In the entries below, count the lines that hold the string "best" and state only that count.

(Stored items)
------------------------

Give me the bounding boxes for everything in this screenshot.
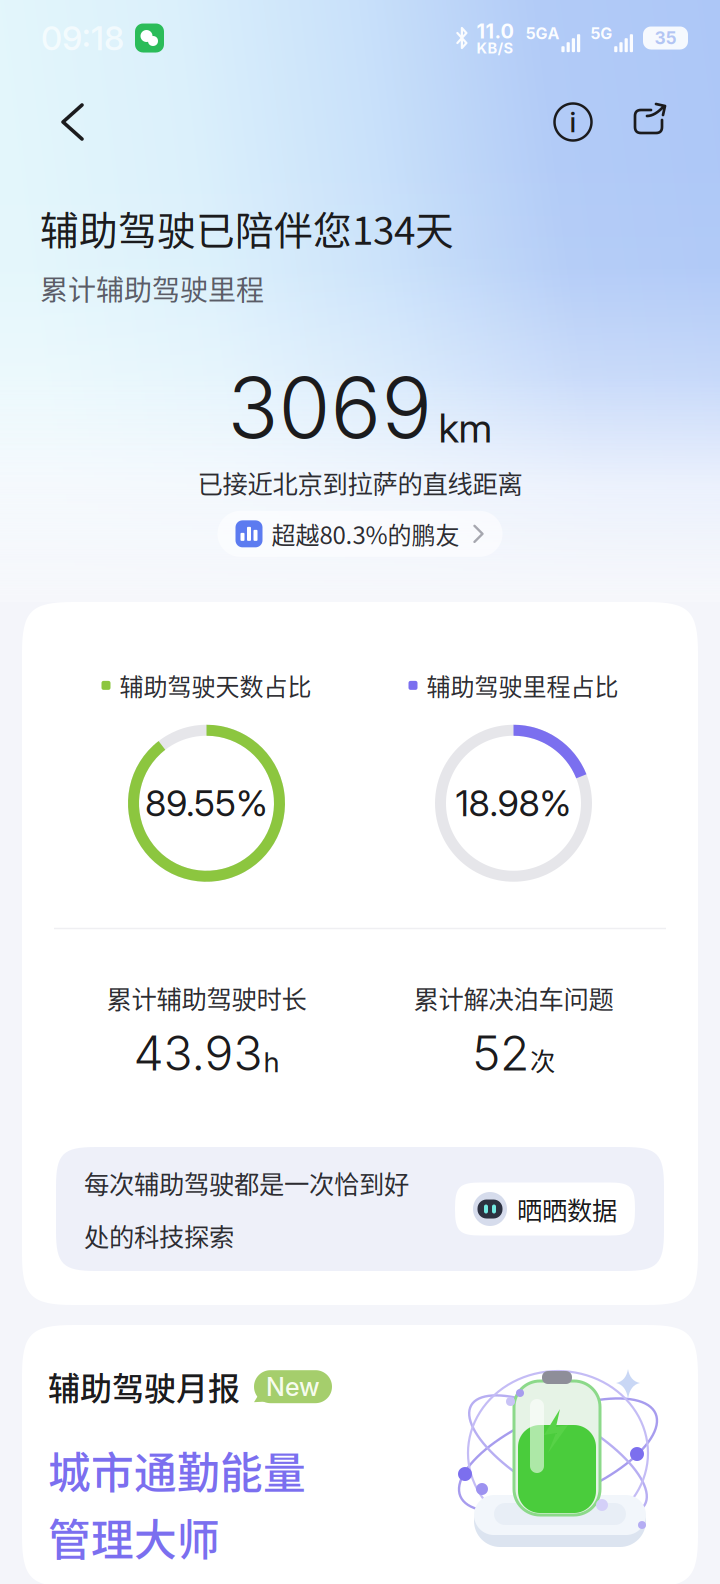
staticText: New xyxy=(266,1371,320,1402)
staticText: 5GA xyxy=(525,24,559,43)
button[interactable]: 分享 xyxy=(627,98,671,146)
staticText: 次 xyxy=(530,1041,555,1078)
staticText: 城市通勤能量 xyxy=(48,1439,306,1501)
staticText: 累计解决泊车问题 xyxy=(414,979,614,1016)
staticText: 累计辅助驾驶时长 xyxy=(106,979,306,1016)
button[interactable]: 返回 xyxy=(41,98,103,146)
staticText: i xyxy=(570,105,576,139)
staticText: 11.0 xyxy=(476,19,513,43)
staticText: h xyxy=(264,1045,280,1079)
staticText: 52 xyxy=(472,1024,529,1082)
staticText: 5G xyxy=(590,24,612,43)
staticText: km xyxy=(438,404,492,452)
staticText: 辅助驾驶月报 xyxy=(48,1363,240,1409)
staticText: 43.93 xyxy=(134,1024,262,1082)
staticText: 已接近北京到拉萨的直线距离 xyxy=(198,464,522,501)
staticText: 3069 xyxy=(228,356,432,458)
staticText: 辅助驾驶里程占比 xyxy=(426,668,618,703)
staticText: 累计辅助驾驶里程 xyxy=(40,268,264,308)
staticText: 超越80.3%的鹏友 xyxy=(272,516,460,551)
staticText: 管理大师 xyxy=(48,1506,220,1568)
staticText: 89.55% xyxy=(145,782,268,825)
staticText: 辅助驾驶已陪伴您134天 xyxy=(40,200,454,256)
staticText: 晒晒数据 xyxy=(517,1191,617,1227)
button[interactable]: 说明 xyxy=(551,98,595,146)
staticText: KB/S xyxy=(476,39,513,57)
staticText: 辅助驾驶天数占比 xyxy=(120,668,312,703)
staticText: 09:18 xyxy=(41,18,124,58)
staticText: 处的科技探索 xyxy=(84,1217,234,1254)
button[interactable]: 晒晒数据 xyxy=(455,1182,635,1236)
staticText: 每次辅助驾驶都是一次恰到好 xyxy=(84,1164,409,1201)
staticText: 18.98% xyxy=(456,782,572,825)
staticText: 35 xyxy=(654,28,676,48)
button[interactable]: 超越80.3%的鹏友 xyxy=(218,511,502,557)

------------------------

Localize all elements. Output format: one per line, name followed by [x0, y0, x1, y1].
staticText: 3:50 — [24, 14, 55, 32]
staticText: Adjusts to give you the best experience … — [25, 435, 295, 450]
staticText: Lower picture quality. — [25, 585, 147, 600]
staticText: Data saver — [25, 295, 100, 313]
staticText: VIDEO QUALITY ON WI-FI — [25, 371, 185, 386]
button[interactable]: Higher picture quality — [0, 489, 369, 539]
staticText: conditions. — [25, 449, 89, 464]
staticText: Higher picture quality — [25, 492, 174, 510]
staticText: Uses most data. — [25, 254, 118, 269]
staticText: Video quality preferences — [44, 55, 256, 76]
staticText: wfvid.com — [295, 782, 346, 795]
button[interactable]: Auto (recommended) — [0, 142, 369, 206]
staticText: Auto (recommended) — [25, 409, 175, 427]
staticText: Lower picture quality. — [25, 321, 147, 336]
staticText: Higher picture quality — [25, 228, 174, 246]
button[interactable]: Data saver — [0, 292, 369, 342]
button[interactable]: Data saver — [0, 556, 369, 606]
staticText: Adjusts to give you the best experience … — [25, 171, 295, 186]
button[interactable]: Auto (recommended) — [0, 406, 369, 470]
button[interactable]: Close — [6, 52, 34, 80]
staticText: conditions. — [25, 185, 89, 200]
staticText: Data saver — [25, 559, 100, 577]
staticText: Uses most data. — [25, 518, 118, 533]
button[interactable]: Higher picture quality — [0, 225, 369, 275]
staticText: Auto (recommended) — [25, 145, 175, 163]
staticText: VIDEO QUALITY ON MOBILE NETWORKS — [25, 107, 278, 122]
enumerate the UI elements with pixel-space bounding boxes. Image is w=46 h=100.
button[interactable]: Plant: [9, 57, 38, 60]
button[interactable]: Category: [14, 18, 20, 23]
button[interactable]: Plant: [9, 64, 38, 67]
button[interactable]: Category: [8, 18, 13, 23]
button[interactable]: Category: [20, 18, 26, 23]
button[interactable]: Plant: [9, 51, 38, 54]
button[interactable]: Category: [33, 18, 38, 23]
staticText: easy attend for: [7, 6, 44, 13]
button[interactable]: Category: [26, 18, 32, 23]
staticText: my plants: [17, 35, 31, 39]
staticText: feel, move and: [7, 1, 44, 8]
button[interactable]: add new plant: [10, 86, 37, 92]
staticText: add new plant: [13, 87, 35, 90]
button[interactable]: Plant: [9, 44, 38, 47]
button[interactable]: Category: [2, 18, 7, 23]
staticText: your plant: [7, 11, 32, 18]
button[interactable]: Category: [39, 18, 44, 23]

------------------------

- **TASK RESULT**
2